Er hatte nicht gespürt, daß auch er kleiner geworden war, aber es mußte wohl so sein, denn andernfalls hätte er ja nicht in die Tasche gepaßt. Immer noch gelähmt und an den Haaren festgehalten, warf Billy unter seinem Arm hindurch einen Blick zurück und sah die Küchenlampe, sah seine eigenen Hüften am oberen Rand der Tasche, versuchte vergeblich, Widerstand zu leisten, sah seine Oberschenkel und Knie in der Tasche verschwinden. O Gott, die Tasche verschluckte ihn einfach, sie saugte ihn auf, und er konnte nichts dagegen tun! Jetzt waren nur noch seine Füße draußen, und er wollte sich mit den Zehen am Taschenrand festklammern, war aber außerstande, sie zu bewegen.

Billy Neeks hatte nie an die Existenz der Seele geglaubt, aber jetzt wußte er, daß er eine besaß - und daß sie nun von ihm gefordert wurde.

Seine Füße waren in der Tasche.

Sein ganzer Körper war in der Tasche.

Er war in der Tasche.

Während er an den Haaren in die Tiefe gezogen wurde, starrte Billy immer noch unter seinem Arm hindurch auf das ovale Licht über und hinter ihm. Es wurde immer kleiner, nicht etwa, weil der Reißverschluß zugezogen wurde, sondern weil das grausige Geschöpf ihn immer weiter in die Tasche hinabzog, so daß die Öffnung zu entschwinden schien wie die Einfahrt eines Tunnels, wenn man einen Blick in den Rückspiegel warf, während man auf das andere Ende zufuhr.

Das andere Ende.

Der Gedanke, was ihn am anderen Ende erwarten würde, auf dem unendlich tiefen Boden der Tasche und dahinter, war Billy unerträglich.

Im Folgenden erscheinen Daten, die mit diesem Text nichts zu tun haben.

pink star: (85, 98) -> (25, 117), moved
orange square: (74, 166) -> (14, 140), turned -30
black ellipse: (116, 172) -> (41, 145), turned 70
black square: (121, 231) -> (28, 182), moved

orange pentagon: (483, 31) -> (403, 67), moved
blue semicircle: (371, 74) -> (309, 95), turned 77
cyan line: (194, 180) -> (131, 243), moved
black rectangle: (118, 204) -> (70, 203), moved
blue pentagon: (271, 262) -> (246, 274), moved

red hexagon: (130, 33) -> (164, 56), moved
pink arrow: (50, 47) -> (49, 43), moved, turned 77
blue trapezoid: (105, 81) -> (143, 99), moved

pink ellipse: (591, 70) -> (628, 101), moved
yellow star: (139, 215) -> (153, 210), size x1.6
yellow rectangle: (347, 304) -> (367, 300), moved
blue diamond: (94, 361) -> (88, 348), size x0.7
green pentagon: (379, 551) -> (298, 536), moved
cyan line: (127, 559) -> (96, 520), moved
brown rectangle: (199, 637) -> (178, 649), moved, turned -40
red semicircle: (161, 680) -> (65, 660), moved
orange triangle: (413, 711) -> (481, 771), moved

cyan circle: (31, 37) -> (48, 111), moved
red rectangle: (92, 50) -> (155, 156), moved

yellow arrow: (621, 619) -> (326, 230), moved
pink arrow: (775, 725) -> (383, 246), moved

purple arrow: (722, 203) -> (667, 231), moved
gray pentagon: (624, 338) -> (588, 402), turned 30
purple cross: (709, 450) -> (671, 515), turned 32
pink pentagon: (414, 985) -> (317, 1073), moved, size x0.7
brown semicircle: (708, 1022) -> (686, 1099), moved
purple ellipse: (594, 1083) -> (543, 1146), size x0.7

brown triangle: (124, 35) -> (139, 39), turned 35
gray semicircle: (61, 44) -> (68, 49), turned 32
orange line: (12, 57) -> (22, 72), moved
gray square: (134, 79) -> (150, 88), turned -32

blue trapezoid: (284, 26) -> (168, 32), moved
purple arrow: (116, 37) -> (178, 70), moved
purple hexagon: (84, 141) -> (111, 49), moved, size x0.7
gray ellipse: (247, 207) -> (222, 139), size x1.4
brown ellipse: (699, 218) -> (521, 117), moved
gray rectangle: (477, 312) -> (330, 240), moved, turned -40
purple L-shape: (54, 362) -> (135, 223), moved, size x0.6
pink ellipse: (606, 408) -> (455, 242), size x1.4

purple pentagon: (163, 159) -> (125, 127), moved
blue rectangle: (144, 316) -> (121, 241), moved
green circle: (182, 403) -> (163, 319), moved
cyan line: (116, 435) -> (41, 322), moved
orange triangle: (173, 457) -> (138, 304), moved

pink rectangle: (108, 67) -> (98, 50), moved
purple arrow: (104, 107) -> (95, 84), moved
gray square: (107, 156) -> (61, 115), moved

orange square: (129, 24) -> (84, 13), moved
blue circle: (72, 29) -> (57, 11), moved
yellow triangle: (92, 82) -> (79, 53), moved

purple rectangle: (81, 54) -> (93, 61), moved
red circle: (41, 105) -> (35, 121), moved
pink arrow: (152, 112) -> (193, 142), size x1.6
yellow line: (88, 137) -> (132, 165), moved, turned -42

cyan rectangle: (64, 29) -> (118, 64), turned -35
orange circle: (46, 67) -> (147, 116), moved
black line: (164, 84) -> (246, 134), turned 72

Er wünschte sich sehnlichst, verrückt zu werden. Wahnsinn wäre ein willkommenes Entrinnen vor der Angst. Wahnsinn würde ihm süßes Vergessen bescheren. Aber das Schicksal hatte ihm offenbar auferlegt, alles bei vollem Bewußtsein und Verstand zu erleben.

Das Licht über ihm war nur noch so groß wie ein bleicher Mond hoch am Nachthimmel.

Ein Gedanke schoß Billy durch den Kopf: Das Ganze war wie eine Geburt - nur daß er diesmal aus dem Licht in die Finsternis geworfen wurde.

Der weißliche Mond über ihm schrumpfte auf die Größe eines fernen Sterns zusammen. Der Stern verblaßte immer mehr ...

In der totalen Schwärze hießen viele seltsame zischende Stimmen Billy Neeks willkommen.

In dieser Aprilnacht hallten Echos von gräßlichen Schreien durch den Bungalow, aber sie kamen von so weit her, daß sie zwar in allen Räumen des kleinen Hauses zu hören waren, aber nicht durch die Wände auf die stille Straße drangen. Keiner der Nachbarn hörte etwas. Die Schreie hielten einige Stunden an, verklangen allmählich und wurden durch sabbernde, nagende und kauende Geräusche ersetzt, bis auch das Festmahl zu Ende war.

Dann trat Stille ein.

Diese Stille hielt bis zum nächsten Nachmittag an. Sie wurde durch das Öffnen einer Tür und durch Schritte beendet.

»Ah!« rief die alte Frau glücklich, als sie die Küche betrat und ihre Tasche offen auf dem Boden stehen sah. Sie bückte sich langsam, von Arthritis geplagt, hob die Tasche auf und spähte eine Weile hinein.

Lächelnd zog sie den Reißverschluß zu.